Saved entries
%%
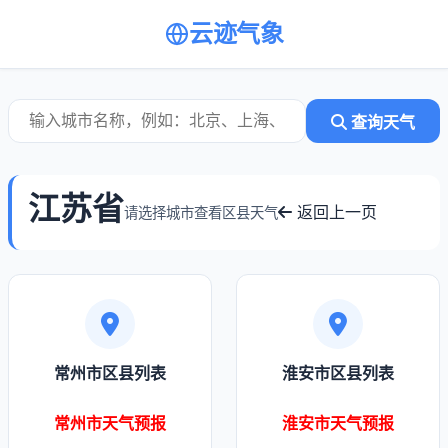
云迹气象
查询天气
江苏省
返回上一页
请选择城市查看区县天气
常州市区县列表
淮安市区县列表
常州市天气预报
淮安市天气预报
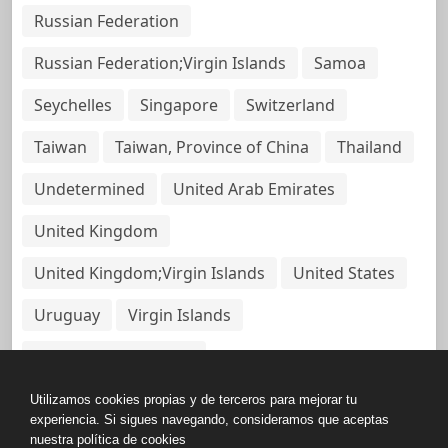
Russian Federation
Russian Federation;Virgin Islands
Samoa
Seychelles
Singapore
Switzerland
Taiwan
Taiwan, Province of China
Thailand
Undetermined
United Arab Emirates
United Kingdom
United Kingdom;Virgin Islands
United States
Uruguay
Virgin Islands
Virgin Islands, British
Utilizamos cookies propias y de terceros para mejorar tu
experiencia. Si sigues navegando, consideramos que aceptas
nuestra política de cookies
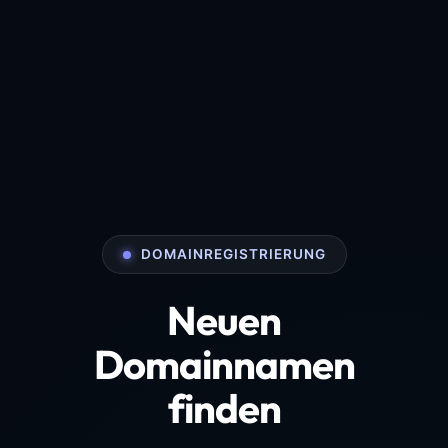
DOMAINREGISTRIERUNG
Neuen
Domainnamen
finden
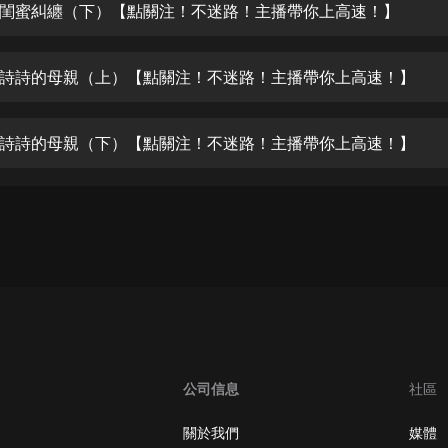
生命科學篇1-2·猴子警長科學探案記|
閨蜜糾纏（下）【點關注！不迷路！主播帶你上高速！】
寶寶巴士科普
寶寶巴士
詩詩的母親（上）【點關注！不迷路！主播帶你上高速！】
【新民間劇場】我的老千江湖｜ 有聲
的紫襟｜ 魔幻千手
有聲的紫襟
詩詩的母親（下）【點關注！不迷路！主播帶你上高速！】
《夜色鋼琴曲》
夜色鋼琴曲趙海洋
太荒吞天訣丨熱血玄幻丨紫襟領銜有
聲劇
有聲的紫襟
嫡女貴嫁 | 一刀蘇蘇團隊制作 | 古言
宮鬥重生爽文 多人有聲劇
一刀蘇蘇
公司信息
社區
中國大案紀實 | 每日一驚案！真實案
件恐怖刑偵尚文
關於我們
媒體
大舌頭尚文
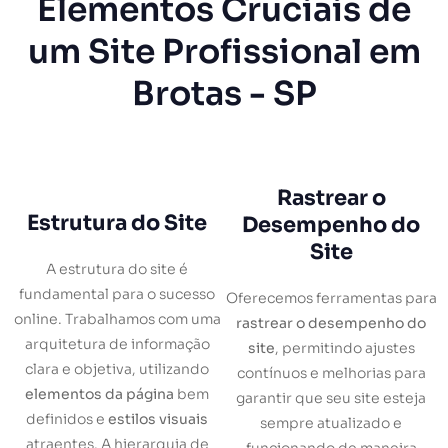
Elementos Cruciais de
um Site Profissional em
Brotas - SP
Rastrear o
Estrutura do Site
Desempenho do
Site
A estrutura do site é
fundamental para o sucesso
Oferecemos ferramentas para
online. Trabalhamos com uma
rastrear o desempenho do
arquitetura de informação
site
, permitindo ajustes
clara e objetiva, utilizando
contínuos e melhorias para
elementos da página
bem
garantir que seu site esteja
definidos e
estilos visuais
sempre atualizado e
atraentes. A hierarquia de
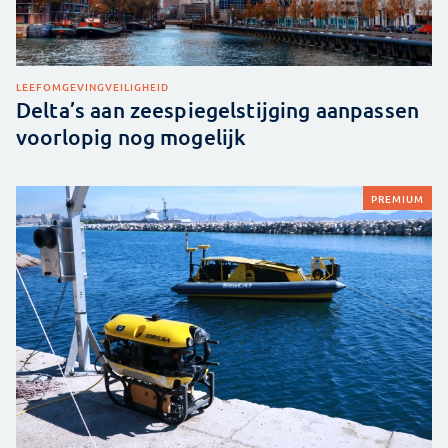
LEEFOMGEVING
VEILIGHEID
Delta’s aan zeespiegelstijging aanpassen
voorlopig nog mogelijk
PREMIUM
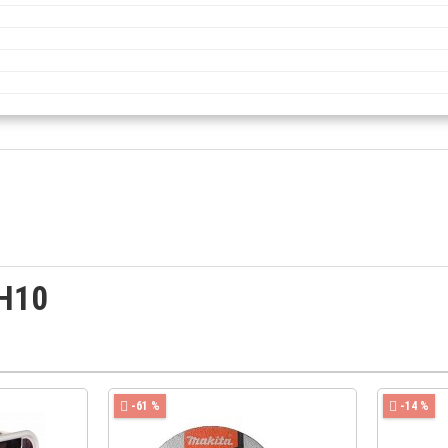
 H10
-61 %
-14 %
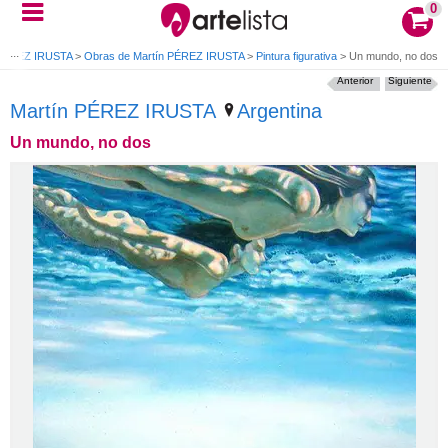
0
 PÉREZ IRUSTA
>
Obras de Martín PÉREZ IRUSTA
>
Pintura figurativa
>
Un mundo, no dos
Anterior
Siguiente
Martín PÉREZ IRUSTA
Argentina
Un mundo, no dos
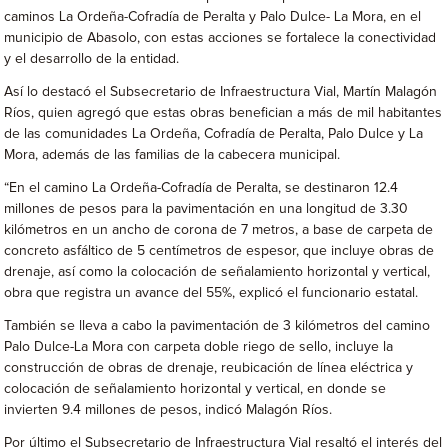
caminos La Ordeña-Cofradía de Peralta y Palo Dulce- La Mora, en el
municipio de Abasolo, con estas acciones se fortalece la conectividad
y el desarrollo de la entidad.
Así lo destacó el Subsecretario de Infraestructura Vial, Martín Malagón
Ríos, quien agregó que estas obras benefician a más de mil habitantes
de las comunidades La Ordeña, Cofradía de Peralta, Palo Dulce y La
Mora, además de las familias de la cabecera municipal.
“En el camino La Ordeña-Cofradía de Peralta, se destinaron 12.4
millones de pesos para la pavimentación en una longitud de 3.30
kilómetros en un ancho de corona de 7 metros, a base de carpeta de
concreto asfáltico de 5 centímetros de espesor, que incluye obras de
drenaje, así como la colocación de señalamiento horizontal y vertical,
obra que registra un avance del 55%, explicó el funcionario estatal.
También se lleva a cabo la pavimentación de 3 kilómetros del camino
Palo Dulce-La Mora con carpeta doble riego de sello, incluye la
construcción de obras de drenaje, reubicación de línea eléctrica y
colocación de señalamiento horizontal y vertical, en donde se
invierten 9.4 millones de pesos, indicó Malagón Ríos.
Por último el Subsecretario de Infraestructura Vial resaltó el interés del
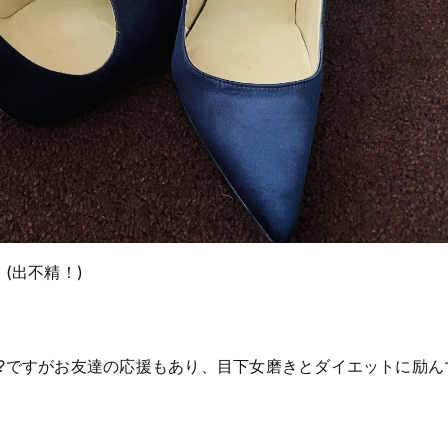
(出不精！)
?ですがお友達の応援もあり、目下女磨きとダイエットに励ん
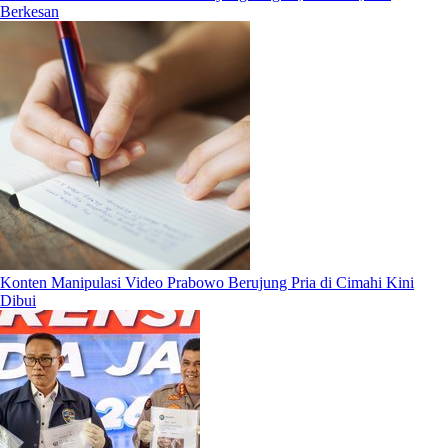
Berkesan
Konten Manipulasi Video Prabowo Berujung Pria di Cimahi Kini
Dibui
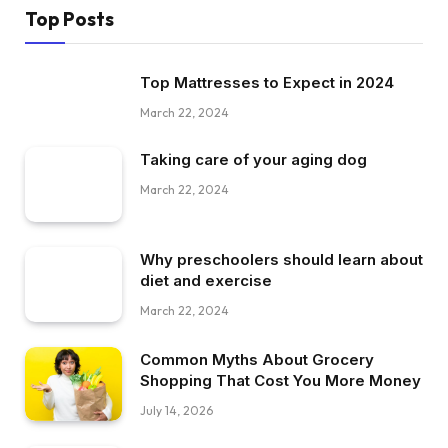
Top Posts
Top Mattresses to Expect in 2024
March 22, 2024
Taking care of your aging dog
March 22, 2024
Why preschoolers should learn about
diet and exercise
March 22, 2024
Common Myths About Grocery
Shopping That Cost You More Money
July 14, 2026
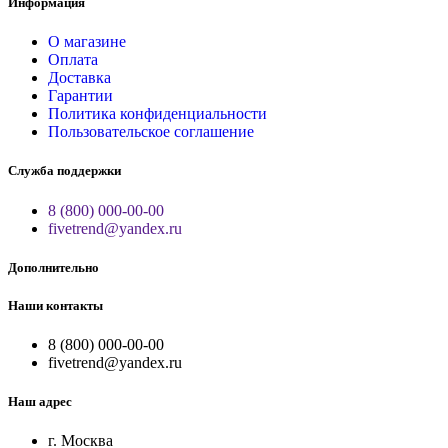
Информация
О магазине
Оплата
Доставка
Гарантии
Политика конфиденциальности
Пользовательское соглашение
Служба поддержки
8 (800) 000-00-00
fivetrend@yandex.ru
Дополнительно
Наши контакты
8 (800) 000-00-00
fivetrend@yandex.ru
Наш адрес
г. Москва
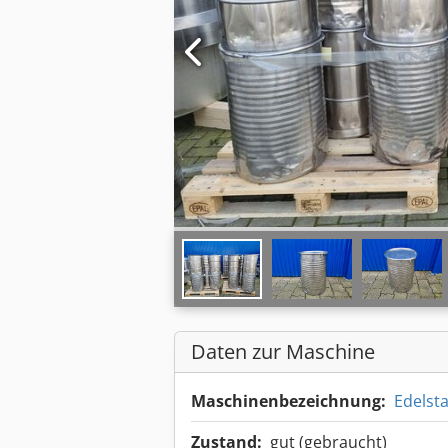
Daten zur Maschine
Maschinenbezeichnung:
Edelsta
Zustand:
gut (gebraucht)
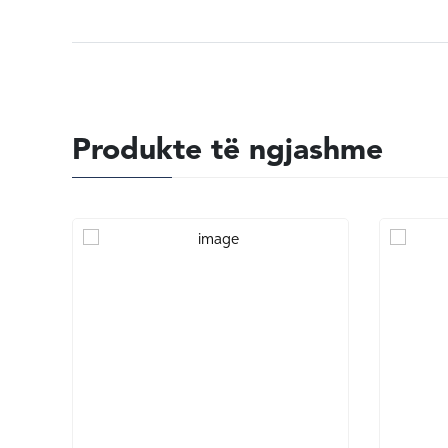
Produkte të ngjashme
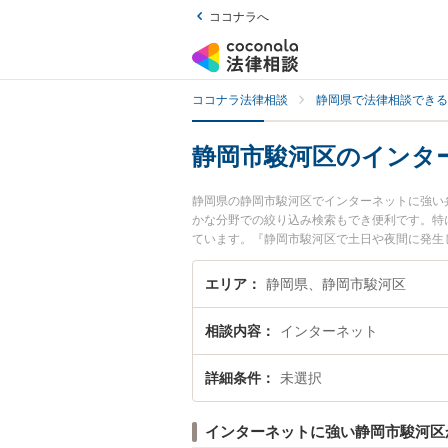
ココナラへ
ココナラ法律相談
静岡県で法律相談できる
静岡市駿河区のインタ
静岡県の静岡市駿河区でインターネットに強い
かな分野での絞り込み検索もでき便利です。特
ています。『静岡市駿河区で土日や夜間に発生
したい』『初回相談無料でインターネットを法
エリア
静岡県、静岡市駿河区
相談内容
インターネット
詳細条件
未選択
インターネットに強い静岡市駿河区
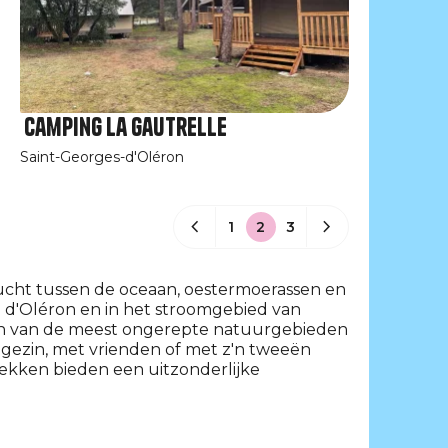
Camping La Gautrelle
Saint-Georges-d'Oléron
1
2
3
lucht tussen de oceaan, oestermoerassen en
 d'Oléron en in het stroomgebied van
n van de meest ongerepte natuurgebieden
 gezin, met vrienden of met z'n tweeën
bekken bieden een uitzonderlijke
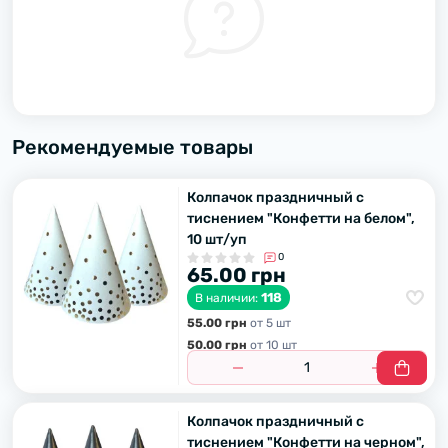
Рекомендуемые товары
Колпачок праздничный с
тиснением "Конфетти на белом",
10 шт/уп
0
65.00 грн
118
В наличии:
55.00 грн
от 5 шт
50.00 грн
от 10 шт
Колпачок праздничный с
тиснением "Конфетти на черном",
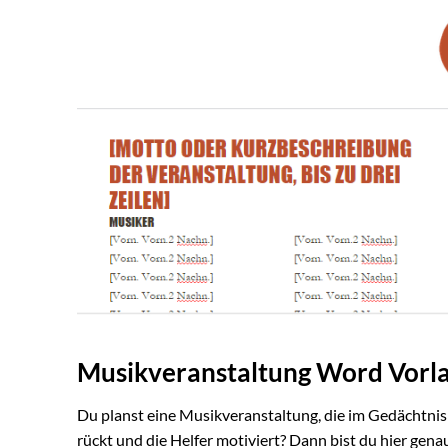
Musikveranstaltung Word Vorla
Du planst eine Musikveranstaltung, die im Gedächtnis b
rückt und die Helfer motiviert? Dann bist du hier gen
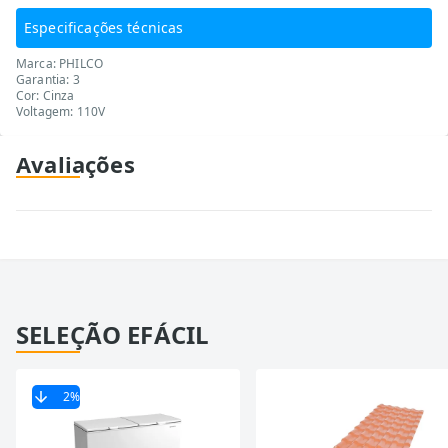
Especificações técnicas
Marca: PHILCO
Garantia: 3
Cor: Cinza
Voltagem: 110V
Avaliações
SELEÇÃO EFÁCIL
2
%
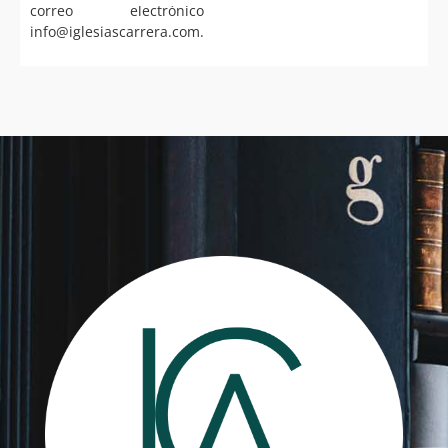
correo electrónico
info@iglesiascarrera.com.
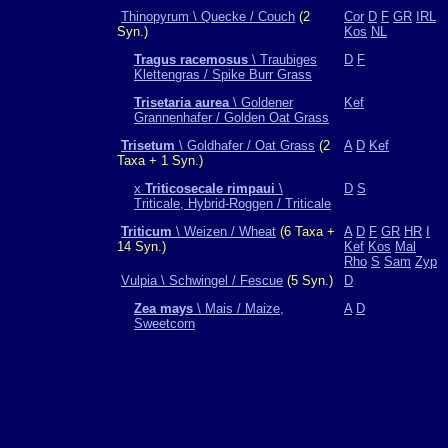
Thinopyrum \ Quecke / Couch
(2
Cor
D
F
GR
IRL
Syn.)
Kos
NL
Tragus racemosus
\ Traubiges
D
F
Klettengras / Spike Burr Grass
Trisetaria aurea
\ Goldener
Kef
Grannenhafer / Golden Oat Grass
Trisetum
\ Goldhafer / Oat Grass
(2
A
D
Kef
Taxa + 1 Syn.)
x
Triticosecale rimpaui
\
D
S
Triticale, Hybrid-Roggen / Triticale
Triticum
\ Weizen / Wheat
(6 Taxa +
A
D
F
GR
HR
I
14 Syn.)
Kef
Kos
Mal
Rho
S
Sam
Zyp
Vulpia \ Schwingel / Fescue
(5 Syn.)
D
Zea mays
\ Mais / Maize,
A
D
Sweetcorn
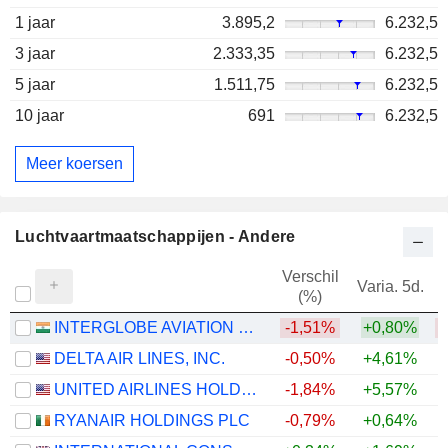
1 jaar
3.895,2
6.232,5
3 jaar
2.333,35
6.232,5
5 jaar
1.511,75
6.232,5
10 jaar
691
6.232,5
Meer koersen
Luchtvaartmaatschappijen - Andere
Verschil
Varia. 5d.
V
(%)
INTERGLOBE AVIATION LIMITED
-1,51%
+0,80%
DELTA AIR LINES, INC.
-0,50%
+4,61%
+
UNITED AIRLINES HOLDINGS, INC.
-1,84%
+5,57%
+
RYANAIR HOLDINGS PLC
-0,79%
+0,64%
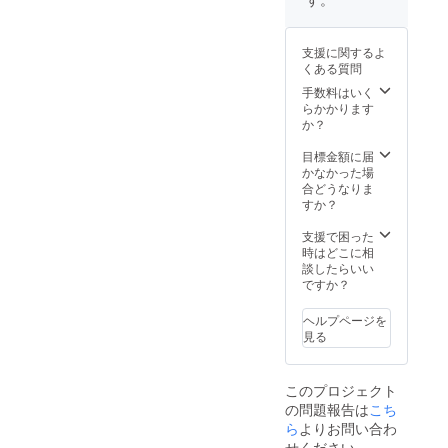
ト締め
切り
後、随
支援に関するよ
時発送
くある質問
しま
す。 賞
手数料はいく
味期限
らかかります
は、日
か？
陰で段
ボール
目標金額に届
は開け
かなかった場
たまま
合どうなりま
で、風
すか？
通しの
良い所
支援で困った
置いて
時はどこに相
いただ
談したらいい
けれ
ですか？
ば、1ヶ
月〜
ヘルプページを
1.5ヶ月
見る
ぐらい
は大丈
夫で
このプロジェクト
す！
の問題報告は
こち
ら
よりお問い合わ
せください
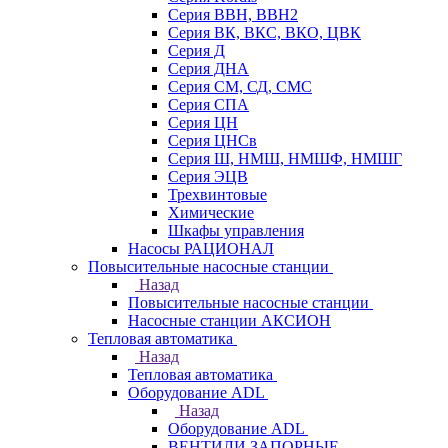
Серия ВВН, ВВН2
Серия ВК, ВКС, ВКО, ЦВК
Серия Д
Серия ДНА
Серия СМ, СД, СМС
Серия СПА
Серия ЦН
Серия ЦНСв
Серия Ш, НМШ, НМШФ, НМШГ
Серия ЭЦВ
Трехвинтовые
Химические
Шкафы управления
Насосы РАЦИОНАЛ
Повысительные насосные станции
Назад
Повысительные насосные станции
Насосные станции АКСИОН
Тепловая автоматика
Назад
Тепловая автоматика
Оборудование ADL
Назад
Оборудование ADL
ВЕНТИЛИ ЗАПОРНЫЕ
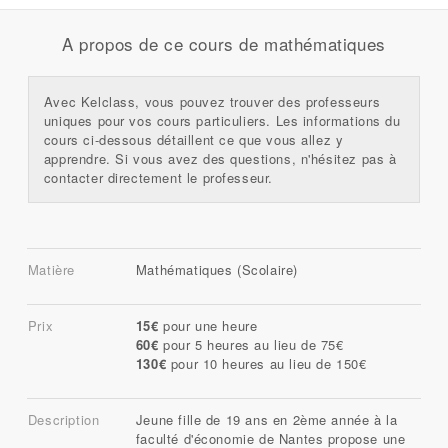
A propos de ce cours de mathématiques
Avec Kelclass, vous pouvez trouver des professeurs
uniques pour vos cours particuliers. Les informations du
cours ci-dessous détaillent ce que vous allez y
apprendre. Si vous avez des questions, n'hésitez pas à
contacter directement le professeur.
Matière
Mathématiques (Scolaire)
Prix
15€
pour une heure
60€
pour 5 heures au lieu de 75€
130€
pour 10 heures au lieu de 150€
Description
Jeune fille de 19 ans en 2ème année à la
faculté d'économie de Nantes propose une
%%
*Exercise requirements:*
Each line of the data in which the string "Ríos" appears needs to be copied.

*Task answer:*
Ríos, quien agregó que estas obras benefician a más de mil habitantes
invierten 9.4 millones de pesos, indicó Malagón Ríos.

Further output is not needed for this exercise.